In the Season 4, episode, “Sophia’s Wedding: Part 1” The caterer, who is definitely a stereotypical depiction of a gay man, but it makes sense here. At the end, he first references the 1958 film, I Want to Live!, starring Susan Hayward, which revolves around the story of a sex worker convicted of murder.

When Blanche says that he’s “ready to fly right outta here,” his “Well, excuse me for living, Anita Bryant!” retort becomes the punchline of the scene.  This exchange humorously illustrates why Bryant was so reviled along with drawing attention to changing attitudes towards the LGBTQ community in society and popular culture.

It’s funny and so is her taking a pie in the face that lest we forget, Robert Whirry — a writer of the upcoming play Anita Bryant’s Playboy Interview, reminds us in an essay in The Advocate today: “she [Bryant]  laid the groundwork for the modern religious right that planted the seeds of intolerance on school boards, city councils, and local and state ballots across the country — and that led to pronouncements that AIDS was a judgment from God when the epidemic struck. You can trace a blood-red line directly from Anita to the likes of Jerry Falwell, the Moral Majority, and the Tea Party in our own day. Echoes of the movement even resound in Donald Trump’s scapegoating of the menacing “other” in the form of immigrants and potential terrorists.”
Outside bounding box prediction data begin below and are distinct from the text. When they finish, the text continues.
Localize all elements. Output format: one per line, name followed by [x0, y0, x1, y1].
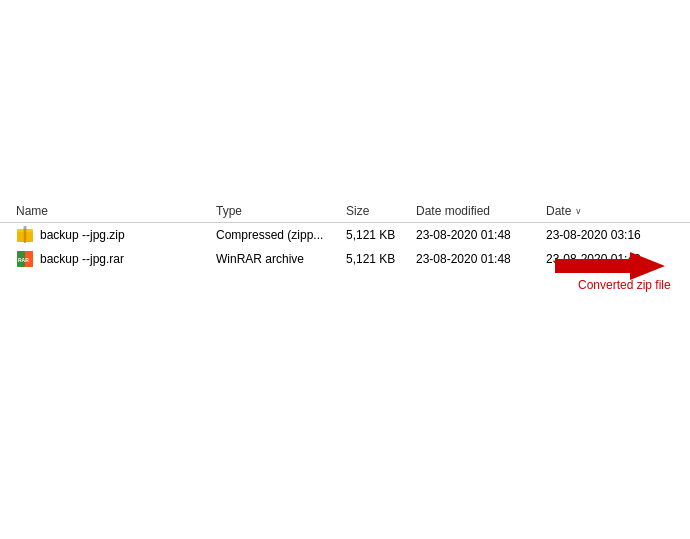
file-size: 5,121 KB [346, 228, 416, 242]
file-type: WinRAR archive [216, 252, 346, 266]
zip-file-icon [16, 226, 34, 244]
col-header-date-modified[interactable]: Date modified [416, 204, 546, 218]
table-header: Name Type Size Date modified Date ∨ [0, 200, 690, 223]
file-date-modified: 23-08-2020 01:48 [416, 228, 546, 242]
zip-icon [16, 226, 34, 244]
file-date-modified: 23-08-2020 01:48 [416, 252, 546, 266]
svg-rect-3 [24, 227, 26, 243]
file-name: backup --jpg.rar [40, 252, 124, 266]
svg-marker-9 [555, 252, 665, 280]
file-date: 23-08-2020 03:16 [546, 228, 676, 242]
svg-rect-4 [24, 226, 27, 229]
rar-icon: RAR [16, 250, 34, 268]
rar-file-icon: RAR [16, 250, 34, 268]
converted-label: Converted zip file [578, 278, 671, 292]
col-header-name[interactable]: Name [16, 204, 216, 218]
col-header-size[interactable]: Size [346, 204, 416, 218]
file-name-cell: backup --jpg.zip [16, 226, 216, 244]
col-header-date[interactable]: Date ∨ [546, 204, 676, 218]
file-type: Compressed (zipp... [216, 228, 346, 242]
file-name-cell: RAR backup --jpg.rar [16, 250, 216, 268]
file-name: backup --jpg.zip [40, 228, 125, 242]
file-size: 5,121 KB [346, 252, 416, 266]
sort-icon: ∨ [575, 206, 582, 216]
col-header-type[interactable]: Type [216, 204, 346, 218]
table-row[interactable]: backup --jpg.zip Compressed (zipp... 5,1… [0, 223, 690, 247]
svg-text:RAR: RAR [18, 257, 29, 263]
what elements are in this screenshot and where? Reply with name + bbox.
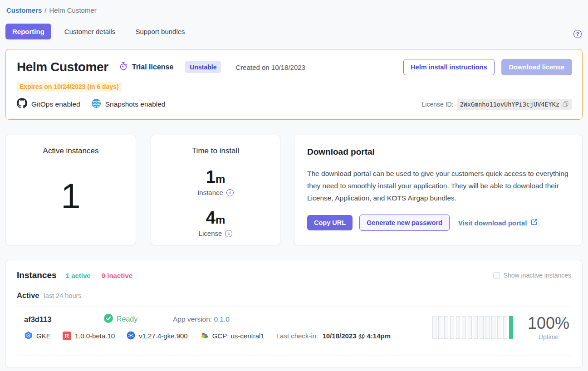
app-release-meta: R 1.0.0-beta.10 [63, 332, 115, 340]
github-icon [17, 98, 27, 110]
last-checkin-value: 10/18/2023 @ 4:14pm [322, 332, 391, 340]
breadcrumb-current: Helm Customer [49, 6, 97, 14]
last-checkin-label: Last check-in: [276, 332, 318, 340]
inactive-count: 0 inactive [102, 272, 132, 279]
helm-install-instructions-button[interactable]: Helm install instructions [403, 59, 494, 75]
download-license-button[interactable]: Download license [501, 59, 572, 75]
time-to-install-title: Time to install [192, 146, 239, 156]
breadcrumb-separator: / [44, 6, 46, 14]
uptime-value: 100% [528, 314, 569, 332]
active-instances-value: 1 [61, 156, 80, 245]
app-version-link[interactable]: 0.1.0 [214, 315, 229, 323]
license-info-icon[interactable]: i [225, 230, 232, 237]
instance-install-value: 1 [206, 167, 216, 186]
active-section-label: Active [17, 291, 39, 300]
license-id-value: 2WxGmnho11ovUhYPi3cjUV4EYKz [457, 99, 572, 110]
cloud-region-meta: GCP: us-central1 [200, 331, 265, 341]
active-instances-title: Active instances [43, 146, 99, 156]
tab-customer-details[interactable]: Customer details [58, 24, 122, 39]
active-instances-card: Active instances 1 [5, 135, 136, 245]
license-type-label: Trial license [132, 63, 174, 71]
download-portal-title: Download portal [307, 147, 569, 157]
uptime-bars [432, 316, 513, 339]
license-id-text: 2WxGmnho11ovUhYPi3cjUV4EYKz [460, 101, 559, 108]
instance-info-icon[interactable]: i [226, 189, 234, 196]
license-install-metric: 4m License i [199, 209, 233, 237]
show-inactive-toggle[interactable]: Show inactive instances [493, 272, 571, 279]
customer-summary-card: Helm Customer Trial license Unstable Cre… [5, 49, 583, 120]
snapshots-feature: Snapshots enabled [91, 98, 166, 110]
visit-download-portal-label: Visit download portal [458, 219, 527, 227]
kubernetes-icon [127, 331, 135, 341]
cloud-region-label: GCP: us-central1 [212, 332, 265, 340]
license-install-label: License [199, 229, 222, 237]
trial-timer-icon [119, 62, 128, 73]
created-date: Created on 10/18/2023 [235, 63, 305, 71]
customer-reporting-page: Customers / Helm Customer Reporting Cust… [0, 0, 588, 367]
instance-id: af3d113 [24, 315, 104, 324]
breadcrumb: Customers / Helm Customer [5, 6, 583, 14]
expiration-notice: Expires on 10/24/2023 (in 6 days) [17, 82, 122, 92]
license-install-value: 4 [206, 208, 216, 227]
active-count: 1 active [66, 272, 91, 279]
instances-title: Instances [17, 270, 57, 280]
instance-row: af3d113 Ready App version: 0.1.0 [6, 307, 582, 349]
replicated-icon: R [63, 332, 71, 340]
tab-bar: Reporting Customer details Support bundl… [5, 24, 583, 39]
instance-status-label: Ready [117, 315, 137, 323]
download-portal-card: Download portal The download portal can … [294, 135, 583, 245]
show-inactive-checkbox[interactable] [493, 272, 500, 279]
row-divider-bottom [17, 356, 571, 356]
instance-status: Ready [104, 314, 161, 325]
copy-icon[interactable] [562, 101, 569, 107]
uptime-label: Uptime [528, 333, 569, 341]
generate-password-button[interactable]: Generate new password [359, 215, 450, 231]
last-checkin: Last check-in: 10/18/2023 @ 4:14pm [276, 332, 391, 340]
license-id-label: License ID: [422, 101, 454, 108]
license-type: Trial license [119, 62, 174, 73]
k8s-version-label: v1.27.4-gke.900 [139, 332, 188, 340]
channel-badge: Unstable [185, 61, 221, 73]
instance-install-unit: m [216, 173, 225, 185]
customer-name: Helm Customer [17, 60, 108, 74]
ready-check-icon [104, 314, 113, 325]
tab-reporting[interactable]: Reporting [5, 24, 51, 39]
distribution-label: GKE [36, 332, 51, 340]
distribution-meta: GKE [24, 331, 51, 341]
copy-url-button[interactable]: Copy URL [307, 215, 353, 230]
instance-install-metric: 1m Instance i [197, 168, 234, 196]
tab-support-bundles[interactable]: Support bundles [128, 24, 191, 39]
instance-install-label: Instance [197, 189, 223, 196]
license-id-group: License ID: 2WxGmnho11ovUhYPi3cjUV4EYKz [422, 99, 573, 110]
active-section-sublabel: last 24 hours [44, 292, 82, 299]
snapshots-icon [91, 98, 101, 110]
instances-card: Instances 1 active 0 inactive Show inact… [5, 260, 583, 367]
help-icon[interactable]: ? [573, 30, 582, 38]
gitops-label: GitOps enabled [31, 100, 80, 108]
breadcrumb-customers-link[interactable]: Customers [6, 6, 42, 14]
gcp-icon [200, 331, 209, 341]
external-link-icon [530, 218, 538, 227]
k8s-version-meta: v1.27.4-gke.900 [127, 331, 188, 341]
app-release-version: 1.0.0-beta.10 [75, 332, 115, 340]
time-to-install-card: Time to install 1m Instance i 4m License… [151, 135, 280, 245]
show-inactive-label: Show inactive instances [504, 272, 571, 279]
gitops-feature: GitOps enabled [17, 98, 80, 110]
download-portal-description: The download portal can be used to give … [307, 167, 569, 204]
license-install-unit: m [216, 214, 225, 226]
app-version-label: App version: [173, 315, 212, 323]
snapshots-label: Snapshots enabled [105, 100, 166, 108]
gke-icon [24, 331, 33, 341]
visit-download-portal-link[interactable]: Visit download portal [458, 218, 538, 227]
According to Back2Stonewall: “Bryant [was] an American singer, former beauty queen, and pitch-woman for companies like Coke and Florida Orange Juice  started the venomous ‘Save Our Children’ campaign against homosexuals in Dade County, Florida which spread throughout the nation and led to an upswing in violent attacks, including murder, against gay men and resulted in numerous cities denying or retracting gay and lesbian civil rights ordinances”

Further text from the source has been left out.